TRY IT — Down to the last word, output the records below, skipping any images.

##########

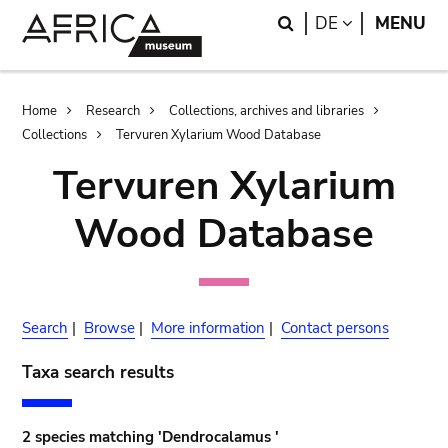
Skip
Skip
Search
LANGUAGE
DE
MENU
to
to
main
search
content
Breadcrumb
Home
Research
Collections, archives and libraries
Collections
Tervuren Xylarium Wood Database
Tervuren Xylarium
Wood Database
Search
|
Browse
|
More information
|
Contact persons
Taxa search results
2 species matching 'Dendrocalamus '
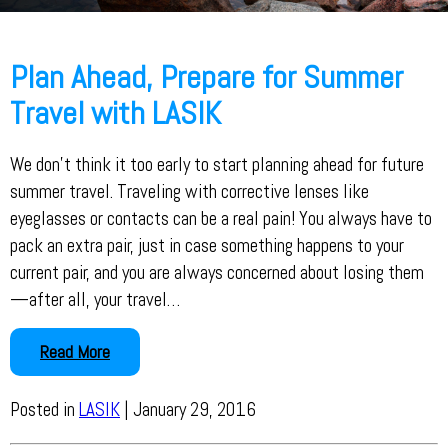
Plan Ahead, Prepare for Summer
Travel with LASIK
We don’t think it too early to start planning ahead for future
summer travel. Traveling with corrective lenses like
eyeglasses or contacts can be a real pain! You always have to
pack an extra pair, just in case something happens to your
current pair, and you are always concerned about losing them
—after all, your travel…
Read More
Posted in
LASIK
| January 29, 2016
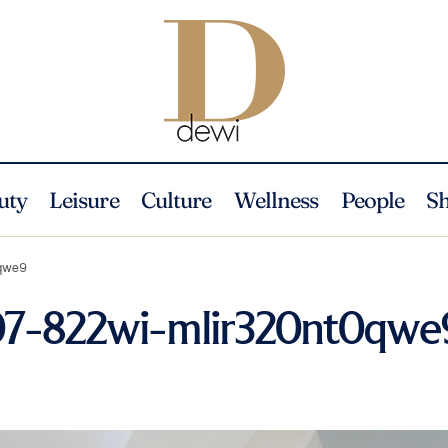
uty
Leisure
Culture
Wellness
People
S
0qwe9
207-822wi-mlir320nt0qwe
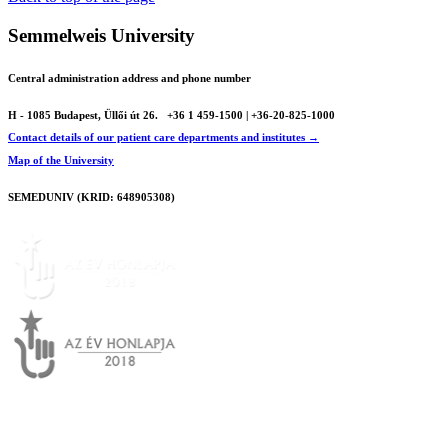
Semmelweis University
Central administration address and phone number
H - 1085 Budapest, Üllői út 26.
+36 1 459-1500 | +36-20-825-1000
Contact details of our patient care departments and institutes →
Map of the University
SEMEDUNIV (KRID: 648905308)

##########

RESULT OF THIS EXERCISE —
Skip
Skip
Search
LANGUAGE
DE
MENU
to
to
main
search
content
Breadcrumb
Home
Research
Collections, archives and libraries
Collections
Tervuren Xylarium Wood Database
Tervuren Xylarium
Wood Database
Search
|
Browse
|
More information
|
Contact persons
Taxa search results
2 species matching 'Dendrocalamus '
Plan Ahead, Prepare for Summer
Travel with LASIK
We don’t think it too early to start planning ahead for future
summer travel. Traveling with corrective lenses like
eyeglasses or contacts can be a real pain! You always have to
pack an extra pair, just in case something happens to your
current pair, and you are always concerned about losing them
—after all, your travel…
Read More
Posted in
LASIK
| January 29, 2016
uty
Leisure
Culture
Wellness
People
S
0qwe9
207-822wi-mlir320nt0qwe
Semmelweis University
Central administration address and phone number
H - 1085 Budapest, Üllői út 26.
+36 1 459-1500 | +36-20-825-1000
Contact details of our patient care departments and institutes →
Map of the University
SEMEDUNIV (KRID: 648905308)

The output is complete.